Running our Reinforcement Learning Agent - Self-driving cars with Carla and Python p.5

TL;DR

Set random seeds across Python/NumPy/TensorFlow to make training runs comparable during debugging and tuning.

Briefing Cornell Notes

Briefing

Reinforcement learning training for a self-driving agent in CARLA is stitched into a full end-to-end loop: TensorFlow session setup, GPU memory throttling, model checkpointing, and an episode-based experience replay pipeline that updates a DQN agent while it simultaneously plays. The core outcome is that the training run can finally proceed reliably—after a long chain of fixes for shape mismatches, variable naming errors, and TensorBoard logging—so the system can start producing measurable learning signals like reward trends, Q-value changes, and loss/accuracy curves.

The training script begins by enforcing repeatability: random seeds are set for Python, NumPy, and TensorFlow.
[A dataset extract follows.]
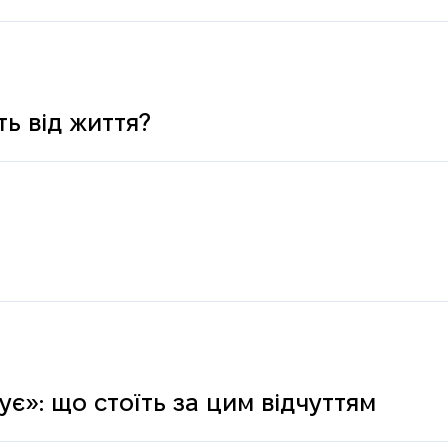
ь від життя?
є»: що стоїть за цим відчуттям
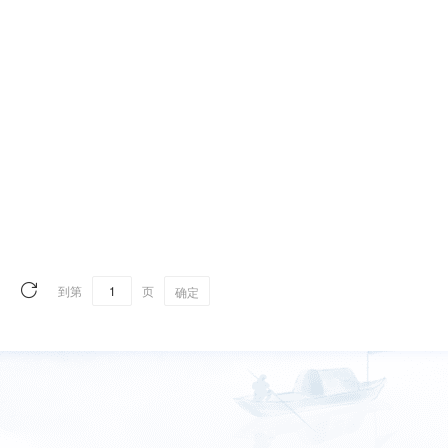
到第
页
确定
It then configures GPU behavior to avoid out-of-memory crashes by limiting per-process GPU memory fraction (the tutorial notes that running multiple agents or other GPU workloads requires this). With the session configured, the code ensures a models directory exists, instantiates the DQN agent, and launches a training thread that runs the agent’s training loop in parallel.

Once the agent is ready, the main loop runs episodes under a progress bar. Each episode starts with a CARLA environment reset to obtain the initial observation (the “current state”). The loop uses an epsilon-greedy policy: with probability tied to epsilon, the agent picks a random action (fast, avoids neural-network inference), otherwise it selects an action based on predicted Q-values from the network. A key practical detail is timing: the code sleeps based on a target FPS so that both random-action steps and model-action steps occur at roughly comparable rates—important because the effective frame rate influences training stability.
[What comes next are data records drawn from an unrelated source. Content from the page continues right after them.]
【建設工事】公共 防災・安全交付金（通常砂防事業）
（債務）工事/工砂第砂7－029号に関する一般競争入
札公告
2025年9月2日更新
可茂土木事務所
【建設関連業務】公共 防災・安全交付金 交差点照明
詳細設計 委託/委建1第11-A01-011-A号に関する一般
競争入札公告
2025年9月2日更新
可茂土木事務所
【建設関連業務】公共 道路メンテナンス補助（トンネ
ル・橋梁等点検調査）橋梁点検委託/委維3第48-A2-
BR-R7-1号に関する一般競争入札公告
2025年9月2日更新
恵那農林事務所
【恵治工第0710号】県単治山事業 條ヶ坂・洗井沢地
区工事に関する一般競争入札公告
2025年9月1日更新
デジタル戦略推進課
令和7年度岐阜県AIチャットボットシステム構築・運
For every step, the environment returns a new state, a reward, and a done flag. The transition (current state, action, reward, new state, done) is pushed into replay memory via an update call. The script increments step counters and breaks out cleanly when the episode ends. Statistics are tracked across episodes—minimum, maximum, and average reward—and the model is saved when performance crosses a chosen threshold (the notes suggest average reward as a better criterion than minimum reward, since minimum can be dragged down by unavoidable early crashes).

A major portion of the transcript is troubleshooting so training can actually run: input-shape errors, threading/name mismatches, missing TensorBoard callback imports, and CARLA state/image dimension bugs (including case-sensitive “height/width” variable fixes). TensorBoard is handled carefully because reinforcement learning can call fit repeatedly; a custom TensorBoard setup logs per episode rather than per frame to prevent log-file explosion.
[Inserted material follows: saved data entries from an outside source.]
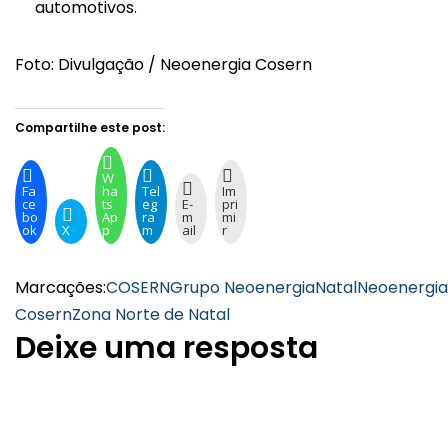
automotivos.
Foto: Divulgação / Neoenergia Cosern
Compartilhe este post:
W
Fa
ha
Tel
Im
ce
ts
eg
E-
pri
bo
Ap
ra
m
mi
ok
X
p
m
ail
r
Marcações:
COSERN
Grupo Neoenergia
Natal
Neoenergia
Cosern
Zona Norte de Natal
Deixe uma resposta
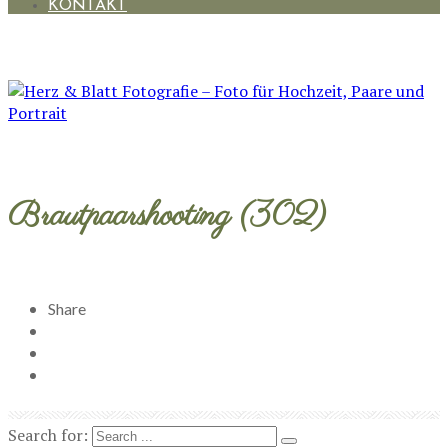
KONTAKT
Brautpaarshooting (302)
Share
Search for:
Results are mixed but informative. TensorBoard curves show accuracy spikes to 100% at times (flagged as suspicious), while loss sometimes explodes to extremely large values—an indicator that something is unstable in learning. Even so, qualitative behavior improves in certain runs: the agent can stay in a lane and make turns, and Q-values visibly change as it interacts with the environment. The training speed is also reported (e.g., around ~18.5 FPS in one run), reinforcing that performance constraints matter.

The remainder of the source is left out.